Orange
chair blue porch white Stetson
am re-reading Cold Mountain translated by Red Pine
woke to
fog a cremation dream it is garbage day
Olson:
words made to taste like accuracy pincers
the king
birds are back an osprey shrieks
in the wooded swamp ice reigns yet first the school bus
no
motor no driver passes
only one child so far up front
then the Trueloves would it hurt them to signal bastards
despair is elitist do not count pages forget
the work
w & k both built
from 2 Vs or 3
end up with only or
deface
the cartoon until the joke is fearful
Perth,
Ontario poet Phil Hall’s latest collection is Conjugation (Toronto ON: BookThug, 2016), a complex, engaged and
expansive collection that continues his meditative explorations into the lyric
fragment, collage, poetics and the deep self. “Conjugation,” according to one
online source, is “the modification of a verb from its basic form,” and Hall’s
poetry manages a deep and serious play in the way words are constructed,
pulling apart the mechanics of language and how it interacts with ideas (a play
that has, it would appear, deeply influenced the work of Ottawa poet Pearl Pirie). As he writes: “but there’s a fee / a fee that sees & hears wonky // fe-ces we’re were subtler/fugues etc [.]” Similar to Dennis Cooley, Hall
engages the mis-heard word, the mis-step, and runs with it, managing to make
connections where there otherwise might not have been.
Over
the past few poetry collections, Hall has shifted from his more overt
engagements with Ontario gothic/rural, including his own childhood and history
of abuse, to a more overt engagement of multiples—poetics, “the prison of
metaphor,” pulling apart the minutae of language, personal history, direct
observations and his immediate environment (including the Ontario wilds of his
Perth homestead)—each holding similar weight throughout, woven together as a
precise, dense and thorough series of ongoing threads.
Constructed
out of an opening poem, seven suite-sections and a coda, the short
poem-fragments in Conjugation follow
a similar tone and structure set in a number of Hall’s poetry collections (a recent example being the “selected poem” published by WLU Press; see my essay on ‘editing’ the selected here), and, as with much of his work, the poems
within could be presented in a variety of orders.
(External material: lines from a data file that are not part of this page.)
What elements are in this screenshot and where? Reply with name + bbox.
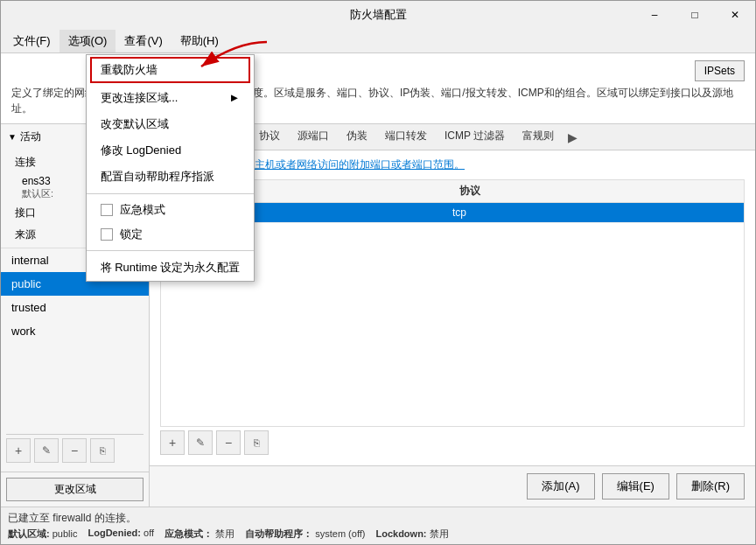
window-controls: – □ ✕ [634,1,755,29]
sidebar-bottom: + ✎ − ⎘ [1,429,149,472]
tab-port-forward[interactable]: 端口转发 [376,125,436,149]
table-toolbar: + ✎ − ⎘ [160,427,745,458]
tab-masquerade[interactable]: 伪装 [338,125,376,149]
separator-2 [87,250,255,251]
configure-helper-item[interactable]: 配置自动帮助程序指派 [87,164,255,190]
add-button[interactable]: 添加(A) [527,473,594,500]
edit-zone-btn[interactable]: ✎ [34,438,59,463]
interfaces-label: 接口 [15,206,36,219]
add-port-btn[interactable]: + [160,430,185,455]
sidebar-footer: 更改区域 [1,472,149,507]
sources-label: 来源 [15,228,36,241]
status-bar: 已建立至 firewalld 的连接。 默认区域: public LogDeni… [1,507,755,544]
protocol-value: tcp [452,206,737,219]
copy-zone-btn[interactable]: ⎘ [90,438,115,463]
lockdown-checkbox[interactable] [101,228,113,241]
options-dropdown: 重载防火墙 更改连接区域... ► 改变默认区域 修改 LogDenied 配置… [86,54,256,282]
main-window: 防火墙配置 – □ ✕ 文件(F) 选项(O) 重载防火墙 更改连接区域... … [0,0,756,545]
active-section-label: 活动 [20,129,41,144]
modify-logdenied-item[interactable]: 修改 LogDenied [87,137,255,164]
tab-source-ports[interactable]: 源端口 [289,125,338,149]
col-protocol: 协议 [452,180,744,202]
logdenied-status: LogDenied: off [88,528,154,541]
lockdown-status: Lockdown: 禁用 [375,528,448,541]
minimize-button[interactable]: – [634,1,675,29]
copy-port-btn[interactable]: ⎘ [244,430,269,455]
remove-zone-btn[interactable]: − [62,438,87,463]
emergency-checkbox[interactable] [101,204,113,216]
tab-next-btn[interactable]: ▶ [563,129,583,146]
port-desc-highlight: 附加 [349,158,370,171]
status-line2: 默认区域: public LogDenied: off 应急模式： 禁用 自动帮… [8,528,748,541]
menu-options-label: 选项(O) [68,34,108,47]
status-line1: 已建立至 firewalld 的连接。 [8,511,748,526]
helper-status: 自动帮助程序： system (off) [245,528,365,541]
change-zone-button[interactable]: 更改区域 [6,478,144,501]
menu-bar: 文件(F) 选项(O) 重载防火墙 更改连接区域... ► 改变默认区域 修改 … [1,29,755,53]
menu-view[interactable]: 查看(V) [116,30,171,52]
active-section-arrow: ▼ [8,132,17,142]
tab-protocols[interactable]: 协议 [250,125,289,149]
menu-file[interactable]: 文件(F) [4,30,60,52]
zone-work[interactable]: work [1,319,149,343]
tab-icmp-filter[interactable]: ICMP 过滤器 [436,125,514,149]
remove-port-btn[interactable]: − [216,430,241,455]
action-buttons: 添加(A) 编辑(E) 删除(R) [150,465,755,507]
reload-firewall-item[interactable]: 重载防火墙 [90,57,251,83]
close-button[interactable]: ✕ [715,1,755,29]
maximize-button[interactable]: □ [675,1,715,29]
change-zone-item[interactable]: 更改连接区域... ► [87,85,255,111]
lockdown-item[interactable]: 锁定 [87,222,255,247]
menu-options[interactable]: 选项(O) 重载防火墙 更改连接区域... ► 改变默认区域 修改 LogDen… [60,30,116,52]
zone-trusted[interactable]: trusted [1,296,149,319]
connections-label: 连接 [15,156,36,168]
emergency-mode-item[interactable]: 应急模式 [87,198,255,222]
tab-rich-rules[interactable]: 富规则 [514,125,563,149]
separator-1 [87,193,255,194]
ipsets-button[interactable]: IPSets [695,60,745,81]
emergency-status: 应急模式： 禁用 [164,528,234,541]
title-bar: 防火墙配置 – □ ✕ [1,1,755,29]
zone-section: internal public trusted work + ✎ − ⎘ [1,248,149,472]
edit-port-btn[interactable]: ✎ [188,430,213,455]
default-zone-status: 默认区域: public [8,528,77,541]
delete-button[interactable]: 删除(R) [676,473,745,500]
runtime-to-perm-item[interactable]: 将 Runtime 设定为永久配置 [87,255,255,281]
change-default-zone-item[interactable]: 改变默认区域 [87,111,255,137]
add-zone-btn[interactable]: + [6,438,31,463]
edit-button[interactable]: 编辑(E) [602,473,669,500]
window-title: 防火墙配置 [350,7,407,23]
menu-help[interactable]: 帮助(H) [172,30,228,52]
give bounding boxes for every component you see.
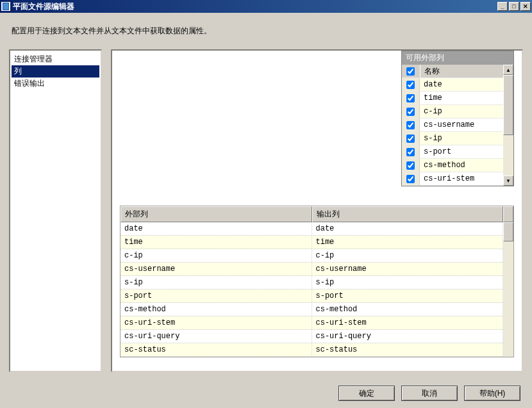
external-column-cell[interactable]: cs-method [121,303,312,316]
titlebar: 平面文件源编辑器 _ □ ✕ [0,0,532,13]
mapping-row[interactable]: s-ports-port [121,290,503,303]
external-column-cell[interactable]: c-ip [121,249,312,262]
column-name-cell[interactable]: time [420,92,503,104]
nav-item-2[interactable]: 错误输出 [12,78,99,90]
checkbox-cell[interactable] [402,145,420,158]
available-row[interactable]: date [402,78,503,92]
window-controls: _ □ ✕ [497,2,531,11]
column-checkbox[interactable] [406,94,415,102]
available-row[interactable]: cs-username [402,118,503,132]
column-name-cell[interactable]: date [420,78,503,91]
output-column-cell[interactable]: cs-username [312,263,504,275]
available-columns-wrap: 可用外部列 名称 datetimec-ipcs-usernames-ips-po… [112,51,522,186]
checkbox-cell[interactable] [402,132,420,145]
available-row[interactable]: s-port [402,145,503,159]
mapping-row[interactable]: cs-uri-querycs-uri-query [121,330,503,343]
cancel-button[interactable]: 取消 [401,386,458,401]
checkbox-cell[interactable] [402,78,420,91]
scroll-up-icon[interactable]: ▲ [503,65,513,75]
external-column-cell[interactable]: cs-username [121,263,312,275]
column-checkbox[interactable] [406,108,415,116]
mapping-scrollbar[interactable] [503,222,513,357]
external-column-cell[interactable]: sc-status [121,343,312,356]
available-scrollbar[interactable]: ▲ ▼ [503,65,513,186]
available-row[interactable]: cs-uri-stem [402,172,503,186]
available-row[interactable]: c-ip [402,105,503,118]
column-name-cell[interactable]: c-ip [420,105,503,118]
column-checkbox[interactable] [406,161,415,170]
output-column-cell[interactable]: cs-method [312,303,504,316]
mapping-row[interactable]: cs-methodcs-method [121,303,503,316]
mapping-row[interactable]: s-ips-ip [121,276,503,290]
column-name-cell[interactable]: s-ip [420,132,503,145]
nav-item-1[interactable]: 列 [12,65,99,78]
checkbox-cell[interactable] [402,105,420,118]
external-column-cell[interactable]: date [121,222,312,235]
select-all-cell[interactable] [402,65,420,78]
external-column-cell[interactable]: time [121,236,312,249]
checkbox-cell[interactable] [402,118,420,131]
output-column-cell[interactable]: sc-status [312,343,504,356]
mapping-grid: 外部列 输出列 datedatetimetimec-ipc-ipcs-usern… [120,206,514,357]
output-column-cell[interactable]: s-port [312,290,504,302]
column-name-cell[interactable]: s-port [420,145,503,158]
mapping-row[interactable]: sc-statussc-status [121,343,503,357]
mapping-row[interactable]: c-ipc-ip [121,249,503,263]
window: 平面文件源编辑器 _ □ ✕ 配置用于连接到文本文件并从文本文件中获取数据的属性… [0,0,532,408]
checkbox-cell[interactable] [402,159,420,172]
column-checkbox[interactable] [406,81,415,89]
mapping-row[interactable]: cs-usernamecs-username [121,263,503,276]
select-all-checkbox[interactable] [406,67,415,76]
close-button[interactable]: ✕ [520,2,531,11]
checkbox-cell[interactable] [402,172,420,185]
output-column-cell[interactable]: s-ip [312,276,504,289]
mapping-row[interactable]: datedate [121,222,503,236]
external-column-cell[interactable]: s-port [121,290,312,302]
external-column-header[interactable]: 外部列 [121,206,312,222]
scroll-thumb[interactable] [503,75,513,135]
mapping-header: 外部列 输出列 [121,206,513,222]
output-column-header[interactable]: 输出列 [312,206,504,222]
column-checkbox[interactable] [406,175,415,183]
mapping-row[interactable]: timetime [121,236,503,249]
external-column-cell[interactable]: s-ip [121,276,312,289]
column-name-cell[interactable]: cs-method [420,159,503,172]
scroll-down-icon[interactable]: ▼ [503,175,513,186]
column-checkbox[interactable] [406,148,415,156]
minimize-button[interactable]: _ [497,2,508,11]
output-column-cell[interactable]: cs-uri-query [312,330,504,343]
checkbox-cell[interactable] [402,92,420,104]
maximize-button[interactable]: □ [509,2,519,11]
available-row[interactable]: cs-method [402,159,503,172]
mapping-scroll-header [503,206,513,222]
nav-panel: 连接管理器列错误输出 [9,49,102,372]
dialog-footer: 确定 取消 帮助(H) [0,379,532,408]
help-button[interactable]: 帮助(H) [464,386,520,401]
external-column-cell[interactable]: cs-uri-query [121,330,312,343]
output-column-cell[interactable]: cs-uri-stem [312,316,504,329]
available-row[interactable]: time [402,92,503,105]
mapping-row[interactable]: cs-uri-stemcs-uri-stem [121,316,503,330]
nav-item-0[interactable]: 连接管理器 [12,53,99,65]
available-columns-grid: 可用外部列 名称 datetimec-ipcs-usernames-ips-po… [401,51,514,186]
external-column-cell[interactable]: cs-uri-stem [121,316,312,329]
app-icon [1,2,10,11]
description-text: 配置用于连接到文本文件并从文本文件中获取数据的属性。 [0,13,532,49]
output-column-cell[interactable]: c-ip [312,249,504,262]
name-header[interactable]: 名称 [420,65,503,78]
content-area: 连接管理器列错误输出 可用外部列 名称 [0,49,532,379]
column-checkbox[interactable] [406,135,415,143]
output-column-cell[interactable]: time [312,236,504,249]
column-checkbox[interactable] [406,121,415,129]
column-name-cell[interactable]: cs-username [420,118,503,131]
mapping-scroll-thumb[interactable] [503,222,513,241]
ok-button[interactable]: 确定 [338,386,395,401]
main-panel: 可用外部列 名称 datetimec-ipcs-usernames-ips-po… [111,49,523,372]
available-row[interactable]: s-ip [402,132,503,145]
output-column-cell[interactable]: date [312,222,504,235]
available-header-row: 名称 [402,65,503,78]
column-name-cell[interactable]: cs-uri-stem [420,172,503,185]
window-title: 平面文件源编辑器 [13,1,497,12]
available-columns-title: 可用外部列 [402,51,513,65]
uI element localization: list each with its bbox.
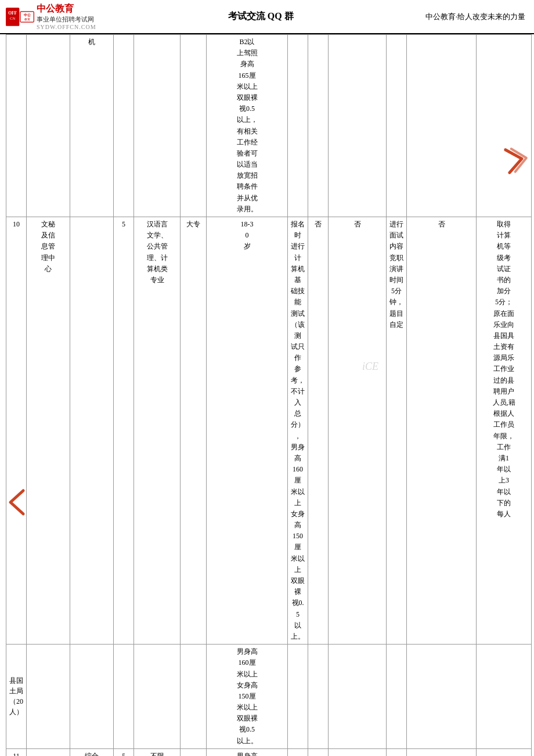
cell-phone-empty xyxy=(477,35,532,217)
cell-count-10: 5 xyxy=(114,217,134,645)
svg-text:OFF: OFF xyxy=(8,10,17,15)
table-row-10-dept: 县国土局（20人） 男身高160厘米以上女身高150厘米以上双眼裸视0.5以上。 xyxy=(6,645,532,749)
cell-edu-10: 大专 xyxy=(181,217,207,645)
header-right-text: 中公教育·给人改变未来的力量 xyxy=(425,12,525,22)
svg-text:中公: 中公 xyxy=(24,13,31,17)
logo-site: SYDW.OFFCN.COM xyxy=(37,24,96,30)
cell-e2-11 xyxy=(308,748,329,756)
main-table-wrapper: 机 B2以上驾照身高165厘米以上双眼裸视0.5以上，有相关工作经验者可以适当放… xyxy=(0,34,534,756)
cell-notes-empty xyxy=(407,35,477,217)
cell-notes-10: 取得计算机等级考试证书的加分5分；原在面乐业向县国具土资有源局乐工作业过的县聘用… xyxy=(477,217,532,645)
cell-bonus-empty xyxy=(387,35,407,217)
cell-age-10: 18-30岁 xyxy=(207,217,288,645)
cell-e1-empty2 xyxy=(288,645,308,749)
cell-num-empty xyxy=(6,35,27,217)
main-data-table: 机 B2以上驾照身高165厘米以上双眼裸视0.5以上，有相关工作经验者可以适当放… xyxy=(6,34,532,756)
cell-count-empty2 xyxy=(70,645,114,749)
cell-count-empty xyxy=(114,35,134,217)
cell-phone-empty2 xyxy=(477,645,532,749)
cell-exam2-empty xyxy=(308,35,329,217)
cell-notes-empty2 xyxy=(407,645,477,749)
cell-dept-11 xyxy=(27,748,70,756)
logo-subtitle: 事业单位招聘考试网 xyxy=(37,15,94,24)
logo-icon: OFF CN 中公 教育 xyxy=(6,6,35,28)
cell-require-11: 男身高160厘米以上女身高150厘米以上双眼裸视0.5 xyxy=(207,748,288,756)
table-row-10-top: 机 B2以上驾照身高165厘米以上双眼裸视0.5以上，有相关工作经验者可以适当放… xyxy=(6,35,532,217)
svg-text:教育: 教育 xyxy=(24,17,30,20)
cell-post-empty2 xyxy=(27,645,70,749)
cell-bonus-11 xyxy=(387,748,407,756)
logo-brand-text: 中公教育 xyxy=(37,3,74,15)
cell-require-10: 报名时进行计算机基础技能测试（该测试只作参考，不计入总分），男身高160厘米以上… xyxy=(288,217,308,645)
table-row-10-main: 10 文秘及信息管理中心 5 汉语言文学、公共管理、计算机类专业 大专 18-3… xyxy=(6,217,532,645)
cell-dept-empty xyxy=(27,35,70,217)
cell-interview-10: 进行面试内容竞职演讲时间5分钟，题目自定 xyxy=(387,217,407,645)
page-container: OFF CN 中公 教育 中公教育 事业单位招聘考试网 SYDW.OFFCN.C… xyxy=(0,0,534,756)
cell-post-10 xyxy=(70,217,114,645)
cell-require-extra: 男身高160厘米以上女身高150厘米以上双眼裸视0.5以上。 xyxy=(207,645,288,749)
cell-e1-11 xyxy=(288,748,308,756)
logo-top: OFF CN 中公 教育 中公教育 事业单位招聘考试网 SYDW.OFFCN.C… xyxy=(6,3,96,30)
cell-major-empty xyxy=(134,35,181,217)
cell-dept-county: 县国土局（20人） xyxy=(6,645,27,749)
cell-post-11: 综合类岗位 xyxy=(70,748,114,756)
cell-post-ji: 机 xyxy=(70,35,114,217)
cell-exam1-10: 否 xyxy=(308,217,329,645)
cell-major-empty2 xyxy=(114,645,134,749)
cell-age-empty2 xyxy=(181,645,207,749)
cell-exam1-empty xyxy=(288,35,308,217)
logo-area: OFF CN 中公 教育 中公教育 事业单位招聘考试网 SYDW.OFFCN.C… xyxy=(6,3,96,30)
cell-phone-11 xyxy=(477,748,532,756)
svg-text:CN: CN xyxy=(10,16,15,20)
cell-require-top: B2以上驾照身高165厘米以上双眼裸视0.5以上，有相关工作经验者可以适当放宽招… xyxy=(207,35,288,217)
cell-num-11: 11 xyxy=(6,748,27,756)
cell-major-11: 不限 xyxy=(134,748,181,756)
cell-age-empty xyxy=(181,35,207,217)
arrow-left-decoration xyxy=(6,488,26,522)
cell-edu-empty2 xyxy=(134,645,181,749)
cell-bonus-10: 否 xyxy=(407,217,477,645)
cell-num-10: 10 xyxy=(6,217,27,645)
cell-notes-11 xyxy=(407,748,477,756)
header-center-text: 考试交流 QQ 群 xyxy=(228,10,294,23)
cell-count-11: 5 xyxy=(114,748,134,756)
cell-int-empty2 xyxy=(329,645,387,749)
cell-interview-empty-top xyxy=(329,35,387,217)
cell-edu-11 xyxy=(181,748,207,756)
table-row-11: 11 综合类岗位 5 不限 男身高160厘米以上女身高150厘米以上双眼裸视0.… xyxy=(6,748,532,756)
cell-int-11 xyxy=(329,748,387,756)
cell-exam2-10: 否 xyxy=(329,217,387,645)
page-header: OFF CN 中公 教育 中公教育 事业单位招聘考试网 SYDW.OFFCN.C… xyxy=(0,0,534,34)
cell-major-10: 汉语言文学、公共管理、计算机类专业 xyxy=(134,217,181,645)
cell-dept-10: 文秘及信息管理中心 xyxy=(27,217,70,645)
cell-bonus-empty2 xyxy=(387,645,407,749)
cell-e2-empty2 xyxy=(308,645,329,749)
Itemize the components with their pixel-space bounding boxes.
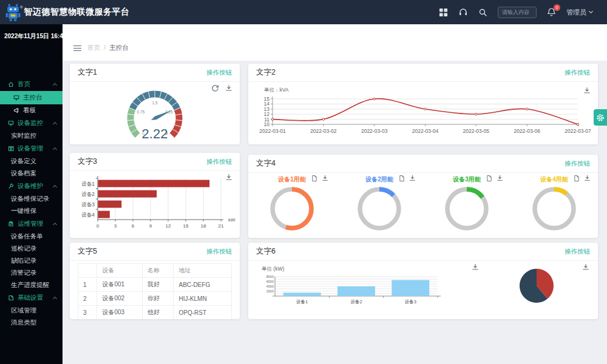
document-icon[interactable] [311, 175, 317, 182]
download-icon[interactable] [472, 263, 479, 271]
donut-charts: 设备1用能 设备2用能 设备3用能 设备4用能 [248, 173, 598, 237]
vertical-bar-chart: 2000400060008000设备1设备2设备3 [256, 272, 462, 315]
document-icon[interactable] [574, 175, 580, 182]
table-header: 名称 [143, 264, 174, 278]
sidebar-item-首页[interactable]: 首页 [0, 78, 63, 91]
card1-title: 文字1 [78, 67, 97, 78]
sidebar-item-区域管理[interactable]: 区域管理 [0, 305, 63, 317]
card2-title: 文字2 [256, 67, 276, 78]
sidebar-item-基础设置[interactable]: 基础设置 [0, 291, 63, 305]
svg-text:2022-03-04: 2022-03-04 [412, 128, 439, 134]
refresh-icon[interactable] [211, 84, 219, 92]
chevron-up-icon [53, 223, 57, 227]
sidebar-item-设备监控[interactable]: 设备监控 [0, 116, 63, 130]
sidebar-item-一键维保[interactable]: 一键维保 [0, 205, 63, 217]
card4-title: 文字4 [256, 158, 276, 169]
svg-text:2022-03-07: 2022-03-07 [565, 128, 591, 134]
breadcrumb-home[interactable]: 首页 [87, 44, 100, 52]
sidebar-item-缺陷记录[interactable]: 缺陷记录 [0, 255, 63, 267]
svg-text:2000: 2000 [266, 289, 274, 293]
table-row[interactable]: 2设备002你好HIJ-KLMN [78, 292, 232, 306]
sidebar-item-消警记录[interactable]: 消警记录 [0, 267, 63, 279]
svg-text:0: 0 [97, 223, 100, 229]
settings-icon [8, 295, 14, 301]
svg-text:设备2: 设备2 [81, 191, 95, 197]
download-icon[interactable] [584, 175, 591, 182]
download-icon[interactable] [583, 87, 591, 94]
sidebar-item-消息类型[interactable]: 消息类型 [0, 317, 63, 329]
donut-chart [356, 184, 403, 232]
donut-设备2用能: 设备2用能 [336, 173, 423, 237]
sidebar-item-看板[interactable]: 看板 [0, 104, 63, 116]
document-icon[interactable] [486, 175, 492, 182]
sidebar-menu: 首页主控台看板设备监控实时监控设备管理设备定义设备档案设备维护设备维保记录一键维… [0, 78, 63, 329]
screen-icon [8, 120, 14, 126]
download-icon[interactable] [225, 174, 232, 181]
download-icon[interactable] [582, 263, 589, 271]
table-header-row: 设备名称地址 [78, 264, 232, 278]
wrench-icon [8, 183, 14, 189]
svg-text:8000: 8000 [266, 275, 274, 278]
sidebar-item-巡检记录[interactable]: 巡检记录 [0, 243, 63, 255]
board-icon [13, 107, 19, 113]
user-menu[interactable]: 管理员 [566, 8, 592, 17]
card3-action-button[interactable]: 操作按钮 [206, 158, 232, 166]
chevron-up-icon [53, 83, 57, 87]
card6-action-button[interactable]: 操作按钮 [565, 248, 590, 256]
card1-action-button[interactable]: 操作按钮 [206, 69, 232, 77]
sidebar-item-生产进度提醒[interactable]: 生产进度提醒 [0, 279, 63, 291]
donut-chart [531, 184, 578, 232]
sidebar-item-设备管理[interactable]: 设备管理 [0, 142, 63, 155]
svg-text:2022-03-03: 2022-03-03 [361, 128, 388, 134]
svg-text:设备1: 设备1 [296, 299, 308, 305]
svg-text:2022-03-05: 2022-03-05 [463, 128, 490, 134]
svg-text:设备1: 设备1 [81, 181, 95, 187]
svg-text:2022-03-02: 2022-03-02 [310, 128, 337, 134]
svg-text:4000: 4000 [266, 285, 274, 288]
gear-icon [596, 113, 605, 122]
card4-action-button[interactable]: 操作按钮 [565, 160, 590, 168]
svg-text:0.75: 0.75 [137, 110, 145, 114]
gauge-chart: 0.751.52.25032.22 [97, 82, 212, 143]
notification-badge: 0 [554, 4, 560, 11]
card-text2: 文字2 操作按钮 单位：kVA1011121314152022-03-01202… [248, 64, 598, 144]
sidebar-item-设备任务单[interactable]: 设备任务单 [0, 231, 63, 243]
bell-icon[interactable]: 0 [547, 7, 556, 17]
breadcrumb-separator: / [104, 44, 106, 52]
svg-text:15: 15 [183, 223, 189, 229]
search-input[interactable] [498, 7, 537, 18]
svg-text:kW: kW [228, 217, 236, 223]
document-icon[interactable] [399, 175, 405, 182]
card5-action-button[interactable]: 操作按钮 [206, 248, 232, 256]
sidebar-item-设备维护[interactable]: 设备维护 [0, 180, 63, 193]
card-text4: 文字4 操作按钮 设备1用能 设备2用能 设备3用能 设备4用能 [248, 155, 598, 238]
sidebar-item-运维管理[interactable]: 运维管理 [0, 217, 63, 231]
card2-action-button[interactable]: 操作按钮 [565, 69, 590, 77]
table-row[interactable]: 1设备001我好ABC-DEFG [78, 278, 232, 292]
logo: ® 智迈德智慧物联微服务平台 [0, 4, 182, 21]
svg-text:1.5: 1.5 [152, 101, 157, 105]
sidebar-item-实时监控[interactable]: 实时监控 [0, 130, 63, 142]
download-icon[interactable] [409, 175, 416, 182]
device-table: 设备名称地址 1设备001我好ABC-DEFG2设备002你好HIJ-KLMN3… [78, 263, 232, 319]
sidebar-item-设备定义[interactable]: 设备定义 [0, 155, 63, 167]
sidebar-item-主控台[interactable]: 主控台 [0, 91, 63, 104]
sidebar-item-设备维保记录[interactable]: 设备维保记录 [0, 193, 63, 205]
svg-text:设备3: 设备3 [81, 201, 95, 207]
download-icon[interactable] [322, 175, 328, 182]
download-icon[interactable] [497, 175, 503, 182]
download-icon[interactable] [225, 84, 232, 92]
theme-settings-button[interactable] [594, 109, 607, 126]
svg-text:21: 21 [219, 223, 224, 229]
apps-grid-icon[interactable] [439, 8, 448, 17]
donut-chart [268, 184, 316, 232]
table-row[interactable]: 3设备003他好OPQ-RST [78, 306, 232, 320]
robot-logo-icon [5, 4, 21, 21]
search-icon[interactable] [478, 8, 487, 17]
home-icon [8, 81, 14, 87]
topbar-strip: 首页 / 主控台 [63, 24, 607, 61]
collapse-menu-icon[interactable] [73, 44, 81, 53]
chevron-up-icon [53, 147, 57, 152]
sidebar-item-设备档案[interactable]: 设备档案 [0, 167, 63, 180]
headset-icon[interactable] [458, 7, 468, 17]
It becomes curious how an
order built so carefully, with such precision, is also constructed to be opened
at any page, and read in either direction. His poems are less narratives than a
series of accumulations, and the order in which you interact with them might
even bring you to an entirely different conclusion.
Hall
has become known for his shuffling, reworking and reprising his work, giving
the sense that his poems might be less “finished” than simply set in a
particular way for a particular temporal, whether temporary or permanent,
reason, including poems shuffled and re-set for the sake of a chapbook, a
public performance or a trade collection. “Early versions,” as Hall himself
writes in the acknowledgments, of elements of the first section, “Gap &
Hum,” appear previously in his X
(Thee Hellbox Press, 2013) [see my review of such here] and My Banjo & Tiny Drawings (Flat
Singles Press, 2015) [see my review of such here]. The fifth section, “Essay on
Legend,” was originally produced as a 2014 chapbook through Mark Goldstein’s
Beautiful Outlaw Press (Goldstein is also designer of this current volume, as well
as many of Hall’s recent trade collections). Cobbled and stitched together from
a variety of threads, found and salvaged lines and objects, his “Essay on
Legend” begins with an anecdote about a dog, utilizing such as a starting-point
for a sequence of observations on poetry, anecdote and violence, each circling
around the very idea of “legend.” The chapbook version was produced in an
edition of 52 copies “in commemoration of the second annual Purdy Picnic at the A-frame, Roblin Lake, Ameliasburgh, July 26, 2014,” acknowledging the late poet Al Purdy as one of Phil Hall’s long-standing touchstones. At the Ottawa launch
of the chapbook in 2014, Hall spoke of starting out as a good Ontario “son of
Al Purdy” poet that slowly began shifting towards Louis Zukofsky’s 80 Flowers (1978); from stories and the
anecdote to “that purse sound of the vowel.”